22. Hukuk Dairesi 2014/21167 E. , 2015/33550 K.
"İçtihat Metni"MAHKEMESİ :İş Mahkemesi
DAVA : Davacı, kıdem tazminatı, fazla mesai ücreti, hafta tatili ile ulusal bayram ve genel tatil ücreti alacaklarının ödetilmesine karar verilmesini istemiştir.
Mahkeme, isteği kısmen hüküm altına almıştır.
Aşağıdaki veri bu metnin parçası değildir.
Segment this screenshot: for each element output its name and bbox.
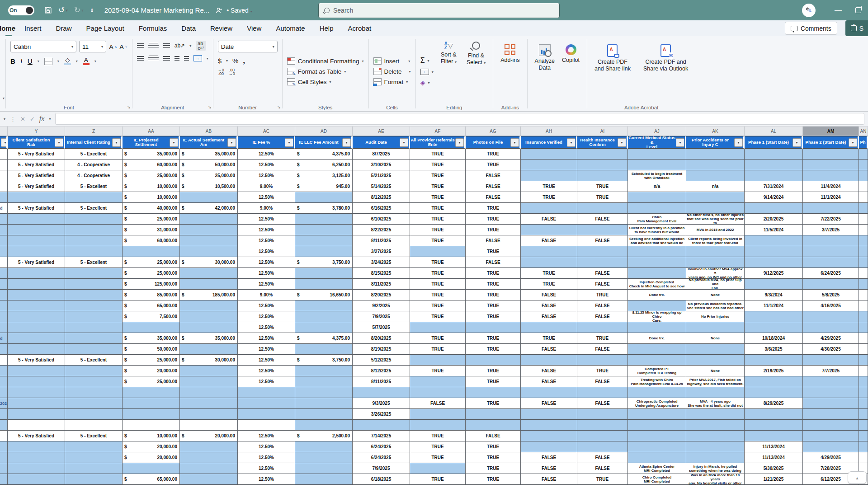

Hüküm süresi içinde davalılar avukatları tarafından temyiz edilmiş olmakla, dava dosyası için Tetkik Hakimi ... tarafından düzenlenen rapor dinlendikten sonra dosya incelendi, gereği konuşulup düşünüldü:
Y A R G I T A Y K A R A R I
Davacı vekili, davacının, davalı Bakanlığa ait işyerinde, taşeron şirmetlerin işçisi olarak çalıştığını, iş sözleşmesinin emeklilik sebebiyle sona erdiğini, tazminat ve alacaklarının ödenmediğini ileri sürerek, kıdem tazmiıatı, fazla mesai ücreti, hafta tatili ücreti ve ulusal bayram genel tatil ücreti alacaklarının faizleriyle birlikte davalılardan müştereken ve müteselsilen tahsilini istemiştir.
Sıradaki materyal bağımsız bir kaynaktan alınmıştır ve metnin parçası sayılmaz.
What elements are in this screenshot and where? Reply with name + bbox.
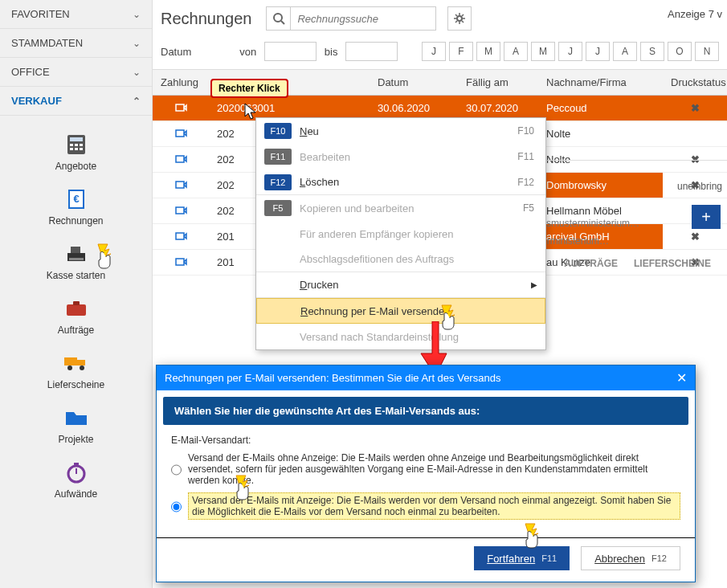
tile-kasse[interactable]: Kasse starten xyxy=(0,233,152,288)
tile-label: Rechnungen xyxy=(48,215,103,227)
nav-label: OFFICE xyxy=(11,66,50,78)
tile-aufwaende[interactable]: Aufwände xyxy=(0,451,152,506)
svg-rect-4 xyxy=(80,144,83,146)
svg-rect-13 xyxy=(67,304,86,316)
ctx-item: F11BearbeitenF11 xyxy=(256,144,545,169)
date-to-input[interactable] xyxy=(345,42,398,61)
nav-favoriten[interactable]: FAVORITEN ⌄ xyxy=(0,0,152,29)
abbrechen-button[interactable]: Abbrechen F12 xyxy=(581,546,680,570)
gear-icon xyxy=(453,12,466,25)
ctx-label: Drucken xyxy=(300,279,523,291)
chevron-up-icon: ⌃ xyxy=(133,96,141,107)
radio-mit-anzeige[interactable] xyxy=(171,494,182,520)
tile-label: Aufträge xyxy=(58,325,94,336)
th-datum[interactable]: Datum xyxy=(370,70,458,95)
ctx-item[interactable]: Drucken▶ xyxy=(256,272,545,298)
add-button[interactable]: + xyxy=(692,205,721,229)
tile-lieferscheine[interactable]: Lieferscheine xyxy=(0,342,152,397)
tile-label: Lieferscheine xyxy=(47,379,104,390)
nav-stammdaten[interactable]: STAMMDATEN ⌄ xyxy=(0,29,152,58)
settings-button[interactable] xyxy=(447,6,472,31)
svg-line-24 xyxy=(281,21,284,24)
ctx-item[interactable]: Rechnung per E-Mail versenden xyxy=(256,298,545,324)
option-label: Versand der E-Mails ohne Anzeige: Die E-… xyxy=(188,452,680,486)
ctx-item: Abschlagsdefitionen des Auftrags xyxy=(256,247,545,272)
ctx-item[interactable]: F10NeuF10 xyxy=(256,118,545,144)
month-btn[interactable]: M xyxy=(476,42,500,61)
date-from-input[interactable] xyxy=(264,42,317,61)
month-btn[interactable]: J xyxy=(558,42,582,61)
month-btn[interactable]: A xyxy=(613,42,637,61)
nav-office[interactable]: OFFICE ⌄ xyxy=(0,58,152,87)
month-btn[interactable]: O xyxy=(668,42,692,61)
dialog-title-text: Rechnungen per E-Mail versenden: Bestimm… xyxy=(165,372,500,384)
option-label: Versand der E-Mails mit Anzeige: Die E-M… xyxy=(188,492,680,520)
tab-auftraege[interactable]: AUFTRÄGE xyxy=(564,258,618,269)
month-btn[interactable]: M xyxy=(531,42,555,61)
cursor-arrow-icon xyxy=(244,103,259,120)
ctx-label: Löschen xyxy=(300,176,509,188)
svg-rect-7 xyxy=(80,148,83,150)
filter-datum-label: Datum xyxy=(161,46,191,58)
context-menu: F10NeuF10F11BearbeitenF11F12LöschenF12F5… xyxy=(255,117,546,350)
pointer-hand-icon xyxy=(439,304,466,334)
ctx-label: Bearbeiten xyxy=(300,151,509,163)
pointer-hand-icon xyxy=(522,522,549,553)
key-badge: F11 xyxy=(264,149,292,165)
search-box xyxy=(266,6,436,31)
search-input[interactable] xyxy=(291,7,435,30)
tile-rechnungen[interactable]: € Rechnungen xyxy=(0,178,152,233)
pointer-hand-icon xyxy=(95,243,122,273)
search-icon[interactable] xyxy=(267,7,291,30)
chevron-down-icon: ⌄ xyxy=(133,9,141,20)
ctx-item: Für anderen Empfänger kopieren xyxy=(256,221,545,247)
payment-status-icon xyxy=(153,251,209,275)
th-zahlung[interactable]: Zahlung xyxy=(153,70,209,95)
month-btn[interactable]: A xyxy=(504,42,528,61)
month-btn[interactable]: N xyxy=(695,42,719,61)
key-badge: F10 xyxy=(264,123,292,139)
filter-bis-label: bis xyxy=(325,46,338,58)
tab-lieferscheine[interactable]: LIEFERSCHEINE xyxy=(634,258,711,269)
filter-von-label: von xyxy=(239,46,256,58)
chevron-down-icon: ⌄ xyxy=(133,38,141,49)
svg-rect-1 xyxy=(70,137,83,141)
tile-auftraege[interactable]: Aufträge xyxy=(0,288,152,342)
folder-icon xyxy=(60,405,92,431)
section-label: E-Mail-Versandart: xyxy=(171,435,680,446)
month-btn[interactable]: J xyxy=(586,42,610,61)
month-btn[interactable]: S xyxy=(640,42,664,61)
stopwatch-icon xyxy=(60,459,92,485)
dialog-titlebar: Rechnungen per E-Mail versenden: Bestimm… xyxy=(157,365,695,390)
submenu-arrow-icon: ▶ xyxy=(531,280,537,289)
tile-label: Angebote xyxy=(55,161,96,172)
month-buttons: J F M A M J J A S O N xyxy=(422,42,719,61)
nav-label: VERKAUF xyxy=(11,95,62,107)
dialog-buttons: Fortfahren F11 Abbrechen F12 xyxy=(157,537,695,582)
ctx-shortcut: F10 xyxy=(517,125,534,137)
th-nachname[interactable]: Nachname/Firma xyxy=(538,70,663,95)
radio-ohne-anzeige[interactable] xyxy=(171,454,182,486)
ctx-label: Versand nach Standardeinstellung xyxy=(300,331,537,343)
page-title: Rechnungen xyxy=(161,10,251,28)
titlebar: Rechnungen xyxy=(153,0,727,37)
ctx-item[interactable]: F12LöschenF12 xyxy=(256,169,545,195)
ctx-label: Für anderen Empfänger kopieren xyxy=(300,228,537,240)
cell-name: Peccoud xyxy=(538,96,663,120)
month-btn[interactable]: F xyxy=(449,42,473,61)
th-druckstatus[interactable]: Druckstatus xyxy=(663,70,727,95)
svg-rect-3 xyxy=(75,144,78,146)
uneinbring-label: uneinbring xyxy=(677,181,722,192)
svg-point-23 xyxy=(274,14,282,22)
month-btn[interactable]: J xyxy=(422,42,446,61)
nav-verkauf[interactable]: VERKAUF ⌃ xyxy=(0,87,152,116)
truck-icon xyxy=(60,350,92,376)
th-faellig[interactable]: Fällig am xyxy=(458,70,538,95)
tile-angebote[interactable]: Angebote xyxy=(0,124,152,178)
svg-text:€: € xyxy=(73,193,79,205)
tooltip-rechter-klick: Rechter Klick xyxy=(210,79,288,98)
close-icon[interactable]: ✕ xyxy=(676,370,687,386)
svg-rect-16 xyxy=(77,360,85,365)
payment-status-icon xyxy=(153,225,209,249)
tile-projekte[interactable]: Projekte xyxy=(0,397,152,451)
Davalı........ ortaklığı vekili; davanın reddini savunmuştur.
Davalı ... vekili;davanın reddini talep etmiştir.
Mahkemece, dosya içeriği ve bilirkişi raporu doğrultusunda, davanın kısmen kabulüne karar verilmiştir.
Hüküm, kanuni süresi içinde , davalılar tarafından temyiz edilmiştir.
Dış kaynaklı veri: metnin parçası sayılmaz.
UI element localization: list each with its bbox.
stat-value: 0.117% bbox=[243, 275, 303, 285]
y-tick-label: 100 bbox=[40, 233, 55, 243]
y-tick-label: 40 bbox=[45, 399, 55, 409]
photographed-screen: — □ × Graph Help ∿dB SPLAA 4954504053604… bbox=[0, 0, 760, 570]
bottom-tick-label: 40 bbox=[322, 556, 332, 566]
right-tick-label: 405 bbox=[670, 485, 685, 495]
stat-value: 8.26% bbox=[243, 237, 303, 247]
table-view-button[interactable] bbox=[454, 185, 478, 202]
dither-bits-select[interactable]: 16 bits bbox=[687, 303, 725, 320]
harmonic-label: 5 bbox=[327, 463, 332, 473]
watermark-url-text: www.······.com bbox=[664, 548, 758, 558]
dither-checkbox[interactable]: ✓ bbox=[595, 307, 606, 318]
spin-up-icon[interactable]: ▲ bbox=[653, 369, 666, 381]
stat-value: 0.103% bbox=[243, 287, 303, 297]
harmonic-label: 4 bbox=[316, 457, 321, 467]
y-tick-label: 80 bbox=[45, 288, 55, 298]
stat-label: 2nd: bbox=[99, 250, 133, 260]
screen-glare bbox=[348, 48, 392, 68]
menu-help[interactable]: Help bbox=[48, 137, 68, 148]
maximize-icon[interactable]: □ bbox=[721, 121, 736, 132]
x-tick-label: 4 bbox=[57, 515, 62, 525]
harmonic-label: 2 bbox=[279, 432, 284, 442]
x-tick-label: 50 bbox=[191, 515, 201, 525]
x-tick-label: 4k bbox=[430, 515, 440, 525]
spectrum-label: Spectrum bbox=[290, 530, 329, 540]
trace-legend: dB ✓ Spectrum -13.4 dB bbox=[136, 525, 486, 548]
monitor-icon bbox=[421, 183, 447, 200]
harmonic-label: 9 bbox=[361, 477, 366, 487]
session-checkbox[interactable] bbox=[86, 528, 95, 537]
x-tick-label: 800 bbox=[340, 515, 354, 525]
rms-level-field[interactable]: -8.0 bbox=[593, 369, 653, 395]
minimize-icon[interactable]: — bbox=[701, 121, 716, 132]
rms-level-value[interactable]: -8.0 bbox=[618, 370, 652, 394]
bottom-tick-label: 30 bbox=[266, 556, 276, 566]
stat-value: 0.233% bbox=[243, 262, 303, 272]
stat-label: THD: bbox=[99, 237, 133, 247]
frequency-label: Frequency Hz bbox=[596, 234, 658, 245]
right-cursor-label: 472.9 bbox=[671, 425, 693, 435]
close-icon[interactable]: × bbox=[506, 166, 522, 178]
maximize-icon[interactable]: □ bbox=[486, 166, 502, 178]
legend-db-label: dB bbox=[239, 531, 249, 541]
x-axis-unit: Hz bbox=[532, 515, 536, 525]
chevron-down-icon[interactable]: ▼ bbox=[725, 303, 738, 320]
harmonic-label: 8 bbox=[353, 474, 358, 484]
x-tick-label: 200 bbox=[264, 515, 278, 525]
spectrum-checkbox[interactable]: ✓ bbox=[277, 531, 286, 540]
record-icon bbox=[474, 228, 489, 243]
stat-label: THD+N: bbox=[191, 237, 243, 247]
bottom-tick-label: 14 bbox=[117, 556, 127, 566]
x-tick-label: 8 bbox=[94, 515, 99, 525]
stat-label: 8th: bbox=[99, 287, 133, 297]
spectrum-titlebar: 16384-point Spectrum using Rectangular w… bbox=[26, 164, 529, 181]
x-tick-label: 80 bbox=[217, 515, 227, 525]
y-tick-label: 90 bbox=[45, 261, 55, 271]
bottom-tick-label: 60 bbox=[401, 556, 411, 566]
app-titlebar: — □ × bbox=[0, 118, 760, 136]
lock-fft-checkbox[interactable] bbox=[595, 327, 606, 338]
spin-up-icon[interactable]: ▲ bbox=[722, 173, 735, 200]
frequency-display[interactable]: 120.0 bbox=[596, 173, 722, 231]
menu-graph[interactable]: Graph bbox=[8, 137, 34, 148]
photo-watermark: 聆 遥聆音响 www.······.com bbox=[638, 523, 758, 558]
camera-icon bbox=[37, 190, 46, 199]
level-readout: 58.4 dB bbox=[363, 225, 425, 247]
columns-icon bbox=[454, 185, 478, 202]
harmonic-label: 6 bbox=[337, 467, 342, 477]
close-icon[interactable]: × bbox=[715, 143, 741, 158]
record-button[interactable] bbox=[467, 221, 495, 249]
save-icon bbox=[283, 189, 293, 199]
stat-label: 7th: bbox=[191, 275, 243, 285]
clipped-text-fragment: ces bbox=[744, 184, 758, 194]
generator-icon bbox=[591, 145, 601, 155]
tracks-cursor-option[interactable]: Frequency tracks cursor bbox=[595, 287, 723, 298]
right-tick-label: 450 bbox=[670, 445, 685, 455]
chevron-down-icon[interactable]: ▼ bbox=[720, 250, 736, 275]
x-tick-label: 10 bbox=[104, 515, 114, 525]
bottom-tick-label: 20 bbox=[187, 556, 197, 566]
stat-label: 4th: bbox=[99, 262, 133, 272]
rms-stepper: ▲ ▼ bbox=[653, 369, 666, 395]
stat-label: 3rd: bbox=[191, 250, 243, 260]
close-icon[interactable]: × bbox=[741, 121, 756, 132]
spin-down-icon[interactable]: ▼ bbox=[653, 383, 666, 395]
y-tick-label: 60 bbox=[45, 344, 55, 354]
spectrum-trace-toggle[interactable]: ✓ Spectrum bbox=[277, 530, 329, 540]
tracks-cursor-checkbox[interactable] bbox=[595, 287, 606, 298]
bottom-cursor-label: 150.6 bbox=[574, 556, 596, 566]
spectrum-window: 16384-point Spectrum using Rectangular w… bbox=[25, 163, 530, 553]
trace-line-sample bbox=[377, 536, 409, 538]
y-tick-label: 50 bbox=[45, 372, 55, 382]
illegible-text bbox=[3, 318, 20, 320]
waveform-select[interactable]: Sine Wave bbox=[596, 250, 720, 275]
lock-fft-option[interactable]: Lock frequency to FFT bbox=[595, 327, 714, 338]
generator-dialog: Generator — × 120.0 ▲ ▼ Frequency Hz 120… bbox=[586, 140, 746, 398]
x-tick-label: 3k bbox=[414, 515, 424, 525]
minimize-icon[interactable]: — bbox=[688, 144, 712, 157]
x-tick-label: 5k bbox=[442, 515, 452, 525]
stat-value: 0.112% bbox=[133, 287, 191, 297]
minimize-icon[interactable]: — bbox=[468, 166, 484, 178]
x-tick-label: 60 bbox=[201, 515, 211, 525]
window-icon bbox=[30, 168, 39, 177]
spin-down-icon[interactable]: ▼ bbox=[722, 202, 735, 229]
1-Dosyadaki yazılara, toplanan delillere, hükmün dayandığı kanuni gerektirici sebeplere göre davalıların sair temyiz itirazlarının reddi gerekir.
2-Kıdem tazminatına uygulanması gereken faiz konusunda taraflar arasında uyuşmazlık bulunmaktadır.
Mülga 1475 sayılı İş Kanunu"nun 14. maddesinde, işçinin iş sözleşmesini bağlı bulunduğu Sosyal Güvenlik Kurumundan yaşlılık aylığı almak amacıyla feshetmesi durumunda, kıdem tazminatına hak kazanacağı öngörülmüş ve yine aynı maddede, iş sözleşmesinin bu amaçla feshinden söz edilebilmesi için ; sözleşmeyi işçinin feshetmiş olması, feshin emekli (yaşlılık) aylığı almak amacıyla yapılmış olması ve işçinin Sosyal Güvenlik Kurumuna başvurduğunu ve aylığı hak kazandığını belgelemesi gerektiği belirtilmiştir. İşçinin, iş sözleşmesini yaşlılık aylığı almak amacıyla feshinde, kıdem tazminatı hakkının doğması için fesih tarihinde yaşlılık aylığına hak kazanma şartlarının gerçekleşmiş olması yeterlidir. Kanunda ön görülen belgeleme şartına uyulmamış olması kıdem tazminatı hakkının doğmasını engellemez. Belgeleme kosuluna uyulmaması hali sadece kıdem tazminatının gecikme faizinin fesih tarihinden değil dava tarihinden başlatılması sonucunu meydana getirir. Başka bir anlatımla bu yön iş verenin kıdem tazminatı borcu bakımında hangi tarihte temerrüde düştüğünün tespitinde belirleyici olur.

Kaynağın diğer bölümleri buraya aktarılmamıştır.